《漫画》宇宙へポーイ!《小説》

少女漫画と小説の感想ブログです

俺たちを結び付けてくれた悪魔のキューピッドがいなくても、俺たちは もう大丈夫。

兄友 4 (花とゆめコミックス)
赤瓦 もとむ(あかがわら もどむ)
兄友(あにとも)
第04巻評価:★★★★(8点)
  総合評価:★★★☆(7点)
 

西野家で停電中、怪我をしてしまったまい!加賀を気にするあまり、まいを真っ直ぐ見れなくなっていた西野さん…。でも、そこで本心を話せて…!?そして、嵐から一夜明けて帰宅したまいを待ちうけていた、両親の多大なる誤解とは!?二人がつき合う前の番外編も収録!兄・雪紘の過去が垣間みえる壁ごし&つつ抜けLOVE、第4巻!

簡潔完結感想文

  • 停電。目の前が真っ暗になったのは落雷のせいではなく、自分の失態に気づいて動転したから。
  • 誤解。恋人の両親に ご挨拶し交際を認めてもらったはずが、ご両親が認可したのは事実誤認で…。
  • 過去編。超長編化するにあたって これまで語られなかった過去を雪紘メインでお送りします。

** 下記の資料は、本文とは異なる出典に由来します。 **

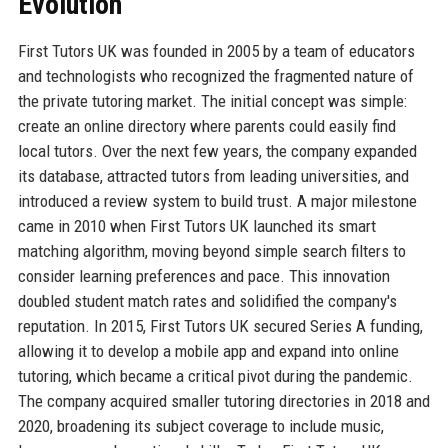
Evolution
First Tutors UK was founded in 2005 by a team of educators
and technologists who recognized the fragmented nature of
the private tutoring market. The initial concept was simple:
create an online directory where parents could easily find
local tutors. Over the next few years, the company expanded
its database, attracted tutors from leading universities, and
introduced a review system to build trust. A major milestone
came in 2010 when First Tutors UK launched its smart
matching algorithm, moving beyond simple search filters to
consider learning preferences and pace. This innovation
doubled student match rates and solidified the company's
reputation. In 2015, First Tutors UK secured Series A funding,
allowing it to develop a mobile app and expand into online
tutoring, which became a critical pivot during the pandemic.
The company acquired smaller tutoring directories in 2018 and
2020, broadening its subject coverage to include music,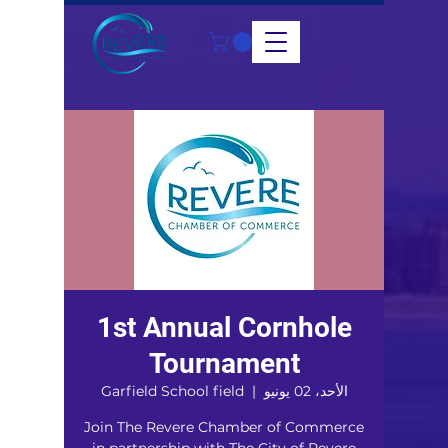
1st Annual Cornhole
Tournament
Garfield School field
  |  
الأحد، 02 يونيو
Join The Revere Chamber of Commerce
in partnership with The City of Revere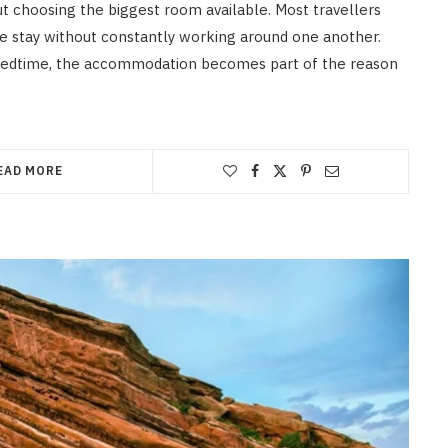
ut choosing the biggest room available. Most travellers
e stay without constantly working around one another.
 bedtime, the accommodation becomes part of the reason
EAD MORE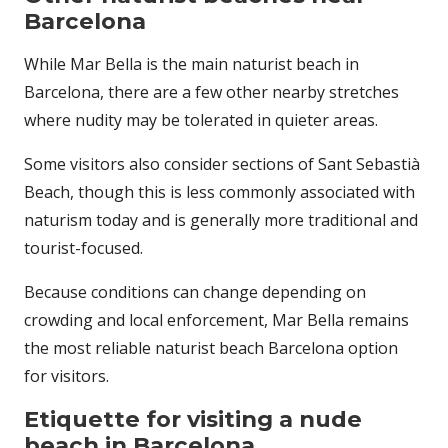
Barcelona
While Mar Bella is the main naturist beach in
Barcelona, there are a few other nearby stretches
where nudity may be tolerated in quieter areas.
Some visitors also consider sections of Sant Sebastià
Beach, though this is less commonly associated with
naturism today and is generally more traditional and
tourist-focused.
Because conditions can change depending on
crowding and local enforcement, Mar Bella remains
the most reliable naturist beach Barcelona option
for visitors.
Etiquette for visiting a nude
beach in Barcelona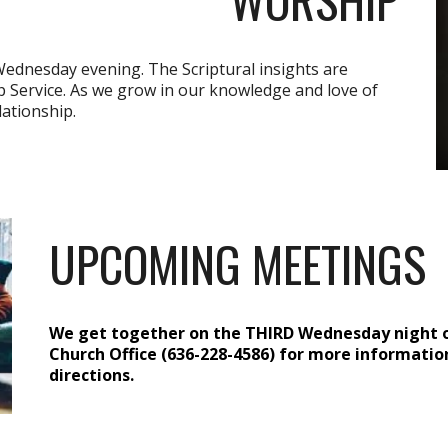
Wednesday evening. The Scriptural insights are
 Service. As we grow in our knowledge and love of
lationship.
UPCOMING MEETINGS
We get together on the THIRD Wednesday night o
Church Office (636-228-4586) for more information
directions
.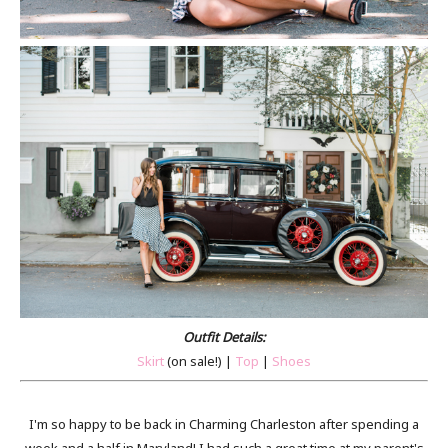
Outfit Details:
Skirt
(on sale!) |
Top
|
Shoes
I'm so happy to be back in Charming Charleston after spending a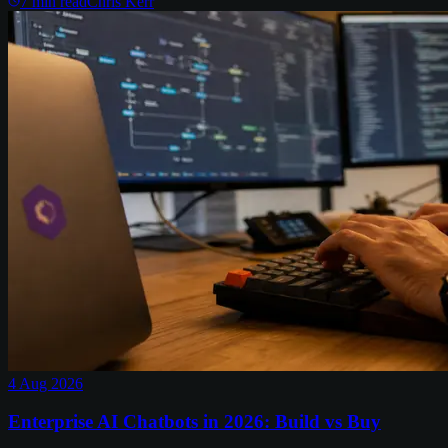
7
min read
Chris Kerr
4 Aug 2026
Enterprise AI Chatbots in 2026: Build vs Buy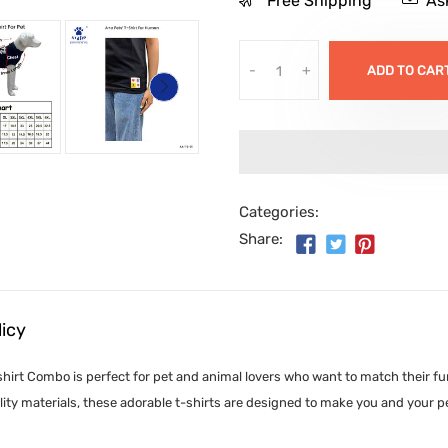
Free Shipping
As
-
+
ADD TO CAR
Categories:
Share:
licy
irt Combo is perfect for pet and animal lovers who want to match their furr
ity materials, these adorable t-shirts are designed to make you and your p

『停電の夜に(ジュンパ・ラヒリ)』、男女3人の関係性に終止符が打たれる 4巻。

この『4巻』収録の18話で第一部完、といったところでしょうか。

物語に一区切りがつく内容で、その騒動の中で主人公カップルの成長も描けている。
自分たちで自分たちの問題を解決できるようになった彼らは もう無敵です。

作品が様々な要素で(恋愛描写・キャラクタ・ギャグとテンポ、そして虫のスマホアプリ)、
人気を獲得したために、超長編化が可能となったと推測される。

なので、本来は決着がついた三角関係も引き続き延長戦の様相を呈したり、
エピソードゼロ的な秘話を挟んで、第二部が開幕する。

一度 閉じた(ような)物語を続けるのは、
これまで以上の濃度の展開が必要で、大変な力量が要求される。
ここからが作者の真の力が試されていきます。


率直に言えば、恋愛に関しては今回以上のことはなさそうだが、
笑いに関しては まだまだ新しい種類を生み出しそう予感がする。
そこが本書の強みだろう。


て、主人公の まい、そして恋人の西野(にしの)、西野の従弟・加賀(かが)、
この3人が織りなす三角関係も、3人が一つ屋根の下で過ごす嵐の夜で清算された。

まい と西野にとって最初で、最大ともいえる意思疎通が不可能な状態。
一つ屋根の下、すぐ隣に居るのに、壁を隔てた2つの部屋に居る時よりも心は遠い。

西野は従弟の加賀の まい への本気の気持ちを察し、
そして本気だからこそ、彼への牽制に集中してしまっている。

いつもと違い、ピリリと緊張感をまとう西野に まいは戸惑う。

そんな西野の視野を広げてくれたのは、
少し前からの西野の態度に落ち込む まい の言葉で、
真っ暗になった視界と反対に、彼の心に光明をもたらした。

これまでで一番長く同じ空間にいるのに、離反していく心、
そして、2人の心を再び結びつける、至らなかった自分への悔恨。

自分自身の焦燥が原因で、相手に気を遣わせていることに気づかなかった西野、
そして自分の態度が原因で、他の男性に近づき過ぎたことを知った まい。

交際を続けていく中で、いつも相手を心の真ん中に置かなければならないのに、
今回は双方とも少し心の焦点がずれてしまった。

反省する2人には成長が約束されている。
恋愛は大きな山を越えて、また2人の関係は心のバリアフリーに戻っていく…。

今回も対話のキッカケとして西野の腕を取る まい の姿が良いですね。
起こっている問題から目を逸らさずに、同じ高さの視線で対話をしようとする2人が素敵です。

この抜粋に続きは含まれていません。